Bu davranışıyla demokrasiye olan inancını ve milli iradeye mutlak saygısını ortaya bir kez daha koymuştur. 

Bahçeli 2007 yılında Cumhurbaşkanının halk tarafından seçilmesine, geçerli olan parlamenter sisteme zarar vereceğini hatta mevcut sistemin sürdürülmesinin mümkün olmayacağını ve Cumhurbaşkanı ile Başbakan arasında sürtüşmelere sebep olacağını ifade ederek itiraz etmiştir. 
Buna rağmen Cumhurbaşkanlarının halk tarafından seçilmesi yapılan referandumla onaylanmıştır.

Halk tarafından doğrudan seçilen ilk Cumhurbaşkanı olan R.Tayyip Erdoğan güçlü siyasi kimliği ve halktan aldığı yetkiyle anayasadan kaynaklanan yetkilerini tamamen kullanma yoluna gidince, yeni bir krize neden olarak muhalefetten gelen yoğun tepilere muhatap olmuştur.

Bu şartlar altında Devlet Bahçeli bir kez daha ortaya çıkarak sorun çözen “bilge lider” kimliğiyle halkın gönlündeki yerini kuvvetlendirmiştir.

Cumhurbaşkanlığı ile Başbakanlık kurumlarını birleştirerek ikili yürütmeden bir nevi başkanlık sistemi olan Türkiye’ye özgü Cumhurbaşkanlığı hükümet sistemini önermiş, bu öneri AKP ve MHP oylarıyla Meclisten geçerek 16 Nisan 2017 referandumu ile Türk Milletinden de onay almıştır.

Böylelikle Ülkemiz, Cumhuriyetimizin 3. Evresi olan Cumhurbaşkanlığı hükümet sistemine geçmiştir. 

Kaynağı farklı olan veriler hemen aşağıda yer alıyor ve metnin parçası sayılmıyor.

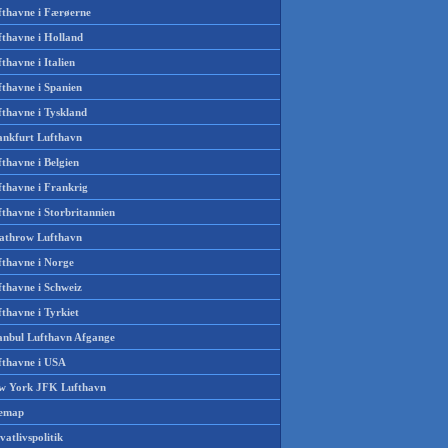
fthavne i Færøerne
fthavne i Holland
thavne i Italien
fthavne i Spanien
fthavne i Tyskland
ankfurt Lufthavn
thavne i Belgien
fthavne i Frankrig
thavne i Storbritannien
athrow Lufthavn
fthavne i Norge
fthavne i Schweiz
thavne i Tyrkiet
tanbul Lufthavn Afgange
fthavne i USA
w York JFK Lufthavn
temap
vatlivspolitik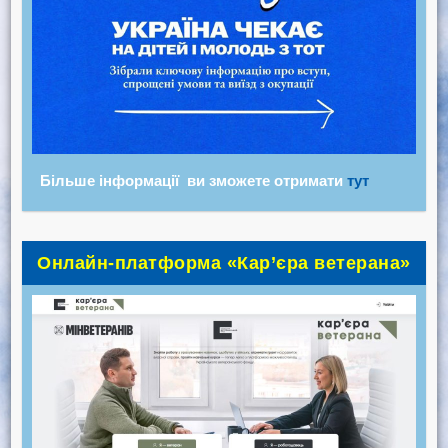
Більше інформації ви зможете отримати
тут
Онлайн-платформа «Кар’єра ветерана»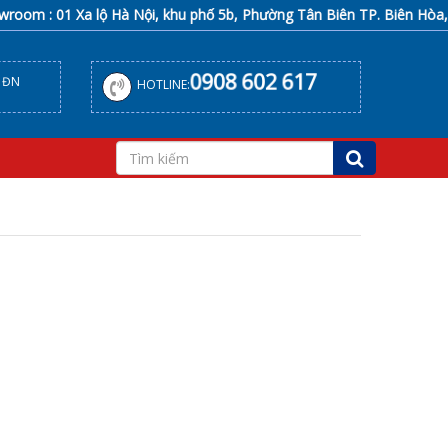
om : 01 Xa lộ Hà Nội, khu phố 5b, Phường Tân Biên TP. Biên Hòa, T
0908 602 617
, ĐN
HOTLINE: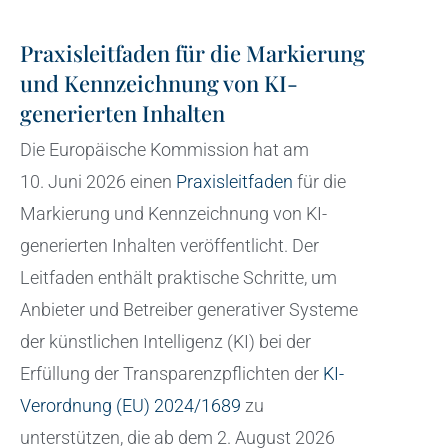
Praxisleitfaden für die Markierung
und Kennzeichnung von KI-
generierten Inhalten
Die Europäische Kommission hat am
10. Juni 2026 einen
Praxisleitfaden
für die
Markierung und Kennzeichnung von KI-
generierten Inhalten veröffentlicht. Der
Leitfaden enthält praktische Schritte, um
Anbieter und Betreiber generativer Systeme
der künstlichen Intelligenz (KI) bei der
Erfüllung der Transparenzpflichten der
KI-
Verordnung (EU) 2024/1689
zu
unterstützen, die ab dem 2. August 2026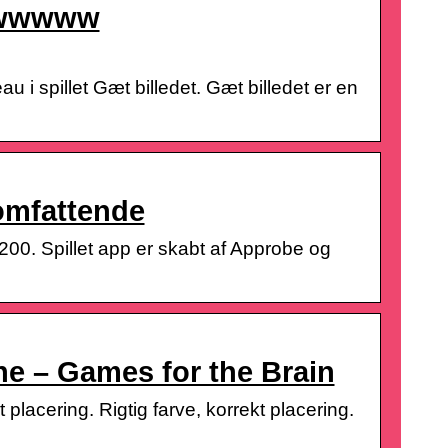
 wwwwww
au i spillet Gæt billedet. Gæt billedet er en
omfattende
00. Spillet app er skabt af Approbe og
rne – Games for the Brain
placering. Rigtig farve, korrekt placering.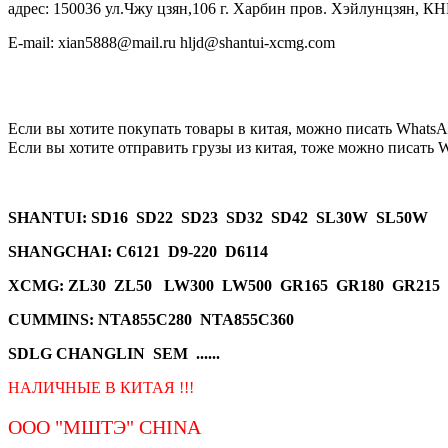
адрес: 150036 ул.Чжу цзян,106 г. Харбин пров. Хэйлунцзян, КН
E-mail: xian5888@mail.ru hljd@shantui-xcmg.com
Если вы хотите покупать товары в китая, можно писать
WhatsA
Если вы хотите отправить грузы из китая, тоже можно писать
W
SHANTUI
: SD16 SD22 SD23 SD32 SD42 SL30W SL50W
SHANGCHAI: C6121 D9-220 D6114
XCMG
: ZL30 ZL50 LW300 LW500 GR165 GR180 GR215
CUMMINS: NTA855C280 NTA855C360
SDLG CHANGLIN SEM ......
НАЛИЧНЫЕ В КИТАЯ !!!
ООО "МШТЭ"
CHINA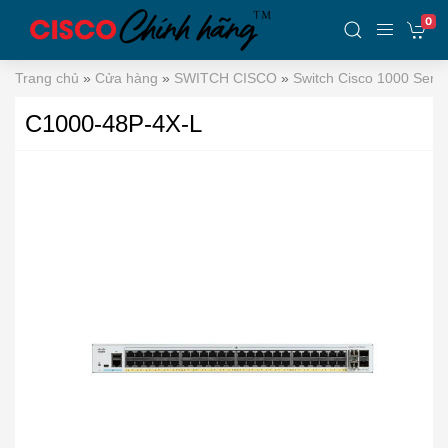
0
Trang chủ
»
Cửa hàng
»
SWITCH CISCO
»
Switch Cisco 1000 Serie
C1000-48P-4X-L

Yeni anayasaya göre Kasım 2019 tarihinde yapılması öngörülen Cumhurbaşkanlığı ve Milletvekilliği seçimleri, Türkiye’nin özellikle güneydoğu sınırlarında yaşanan olaylar, Fetöcülerin Türkiye’yi karıştırmak için yaptıkları çalışmaların yanı sıra iç ve dış odakların Ülkemize yönelen tehditlerinin mevcudiyeti, Devlet Bahçeli’yi bir kez daha millet iradesine başvurma çağrısı yapmasına neden olmuştur. 

Bu çağrı Cumhurbaşkanı tarafından olumlu karşılık bulmuş, partilerin ittifak halinde seçimlere girmesini mümkün kılan kanunların onaylanması sonrası 24 Haziran 2018 tarihinde Cumhurbaşkanlığı ve Milletvekilliği seçimleri bir yıl öne çekilerek yapılmıştır.
 
24 Haziran seçimlerinde MHP Cumhurbaşkanı adayı olarak Erdoğan’ı desteklemiş ve yine Devlet Bahçelinin önerisiyle AKP-MHP arasında Cumhur İttifakı tesis edilmek suretiyle Türk Milletinin yeni sistemi onayladığı başarılı bir sonuç elde edilmiştir.
 AKP ve MHP arasındaki bu uyumlu ve yapıcı ittifak anlayışı diğer partileri de ittifak yapmaya mecbur etmiş güçlü demokratik yapıların ortaya çıkmasına neden olmuştur.

31 Mart tarihinde yapılan yerel seçimlerde de bu ittifak anlayışı sürdürülmüş, Cumhurbaşkanlığı ve Milletvekilliği seçimlerindeki gibi uygulama formülü ortaya konamamasına rağmen yeni sistem konusunda halkın tereddüdünün olmadığını ortaya koyan başarılı bir sonuç elde edilmiştir.

Yukarıda tarihi sırasına göre vermeye çalıştığım yakın siyasi tarihimizdeki yaşanan hadiselerde Devlet Bahçeli’nin oynadığı rol, Cumhuriyet tarihimizde eşi görülmeyen bir siyasi ve devlet adamı kimliğini ortaya koymaktadır.

Türk Milleti hangi meşrep, inanç ve etnik kökten gelirse gelsin onun söyleyeceklerine her zaman dikkat kesilmiş hatta ona kutsal olan “Devlet” kadar güvenmiştir.

Devlet Bahçeli, Önce Ülkem ve Milletim sonra Partim ve Ben anlayışını kendisine düstur edinmiş ve bu noktadaki samimiyetini aziz Türk Milletine de kabul ettirmiş “Bilge Lider”dir.